Personal information
- Full name: Matheus Gonçalves Martins
- Date of birth: 18 August 2005 (age 20)
- Place of birth: Rio de Janeiro, Brazil
- Height: 1.75 m (5 ft 9 in)
- Position: Attacking midfielder

Team information
- Current team: Al-Ahli
- Number: 20

Youth career
- 2018–2025: Flamengo

Senior career*
- Years: Team / Apps / (Gls)
- 2022–2025: Flamengo / 20 / (2)
- 2023: → Red Bull Bragantino (loan) / 12 / (0)
- 2025–: Al-Ahli / 22 / (2)

= Matheus Gonçalves =

Brazilian footballer

Matheus Gonçalves (born 18 August 2005) commonly known as Matee, is a Brazilian professional footballer who plays as an attacking midfielder for Saudi Pro League club Al Ahli.

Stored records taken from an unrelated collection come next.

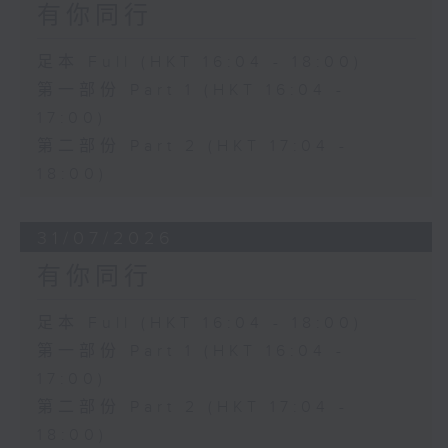
有你同行
足本 Full (HKT 16:04 - 18:00)
第一部份 Part 1 (HKT 16:04 -
17:00)
第二部份 Part 2 (HKT 17:04 -
18:00)
31/07/2026
有你同行
足本 Full (HKT 16:04 - 18:00)
第一部份 Part 1 (HKT 16:04 -
17:00)
第二部份 Part 2 (HKT 17:04 -
18:00)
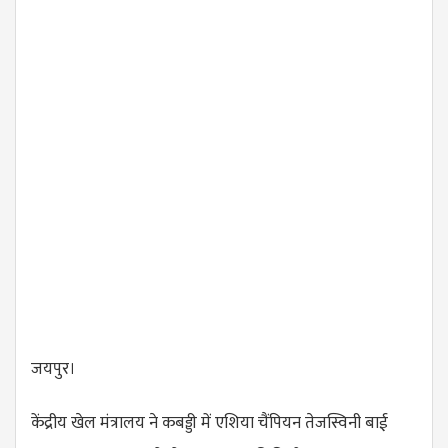
जयपुर।
केंद्रीय खेल मंत्रालय ने कबड्डी में एशिया चैंपियन तेजस्विनी बाई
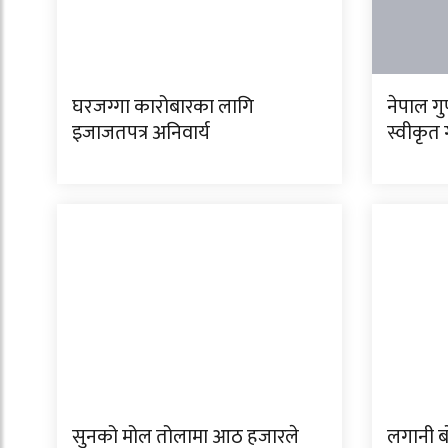
घरजग्गा कारोबारका लागि
नेपाल ग
इजाजतपत्र अनिवार्य
स्वीकृत 
सुनको मोल तोलामा आठ हजारले
लगानी ब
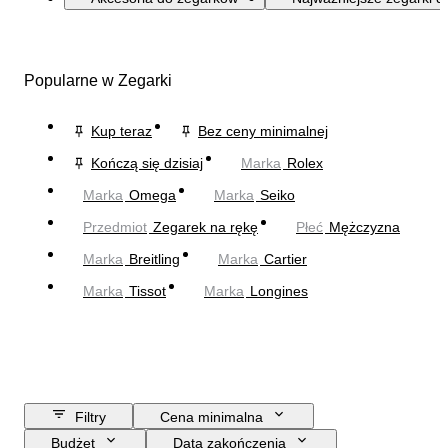
Popularne w Zegarki
Kup teraz
Bez ceny minimalnej
Kończą się dzisiaj
Marka
Rolex
Marka
Omega
Marka
Seiko
Przedmiot
Zegarek na rękę
Płeć
Mężczyzna
Marka
Breitling
Marka
Cartier
Marka
Tissot
Marka
Longines
Filtry
Cena minimalna
Budżet
Data zakończenia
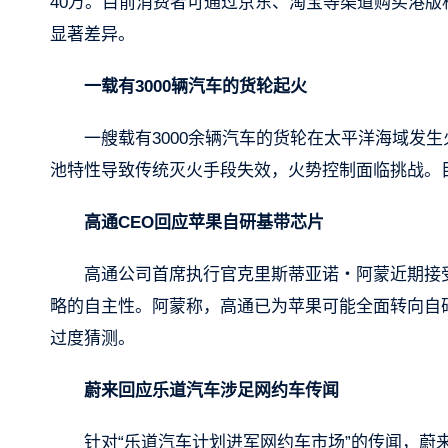
40万。目前消费者可通过京东、淘宝等渠道购买港版
显著差异。
一载有3000辆汽车的货轮起火
一艘载有3000余辆汽车的货轮在太平洋海域发
池特性导致传统灭火手段失效，火势控制面临挑战。
高通CEO回应苹果自研基带芯片
高通公司首席执行官克里斯蒂亚诺・阿蒙近期接
略的自主性。阿蒙称，高通已为苹果可能全面转向自
过度猜测。
蔚来回应乐道汽车涉足网约车传闻
针对“乐道汽车计划进军网约车市场”的传闻，蔚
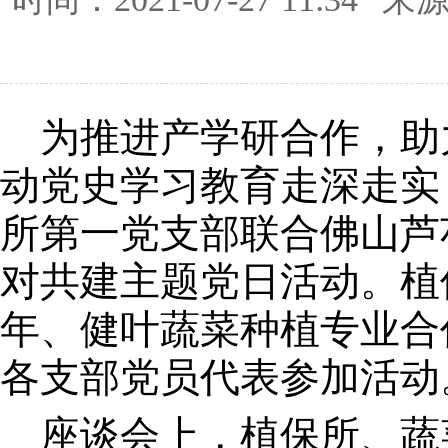
为推进产学研合作，助
动党史学习教育走深走实
所第一党支部联合佛山芦
对共建主题党日活动。植
年、健叶蔬菜种植专业合
各支部党员代表参加活动
座谈会上，植保所、蔬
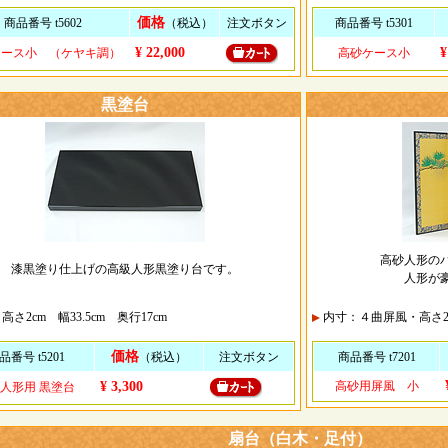
価格
商品番号 t5602
（税込）
注文ボタン
商品番号 t5301
¥ 22,000
¥
ケース小 （ケヤキ調）
高砂ケース小
黒塗台
高砂人形の
漆黒塗り仕上げの高級人形黒塗り台です。
人形が
さ2cm 幅33.5cm 奥行17cm
内寸：４曲屏風・高さ2
価格
品番号 t5201
（税込）
注文ボタン
商品番号 t7201
¥ 3,300
高砂用屏風 小
人形用 黒塗台
扇台（白木・足付）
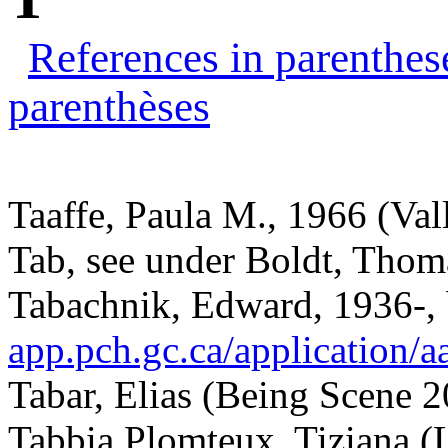
References in parenthes
parenthèses
Taaffe, Paula M., 1966 (Val
Tab, see under Boldt, Thom
Tabachnik, Edward, 1936-, b
app.pch.gc.ca/application/aac
Tabar, Elias (Being Scene 2
Tabbia Plomteux, Tiziana (L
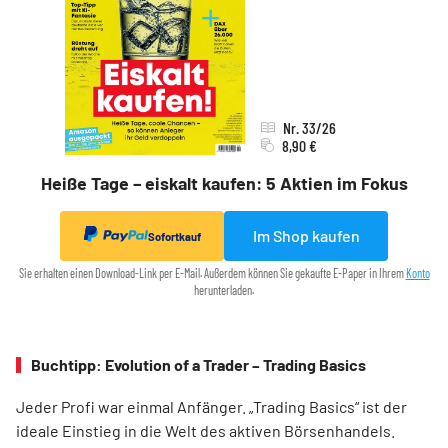
Nr. 33/26
8,90 €
Heiße Tage – eiskalt kaufen: 5 Aktien im Fokus
Im Shop kaufen
Sofortkauf
Sie erhalten einen Download-Link per E-Mail. Außerdem können Sie gekaufte E-Paper in Ihrem
Konto
herunterladen.
Buchtipp: Evolution of a Trader – Trading Basics
Jeder Profi war einmal Anfänger. „Trading Basics“ ist der
ideale Einstieg in die Welt des aktiven Börsenhandels.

In September 2022, he was named by English newspaper The Guardian as one of the best players born in 2005 worldwide.

==Club career==
===Flamengo===
Matheus Gonçalves signed for Flamengo at the age of twelve, progressing through the youth ranks and signing his first professional contract in August 2021. He played 5 games and scored in the state trophy against Botafogo.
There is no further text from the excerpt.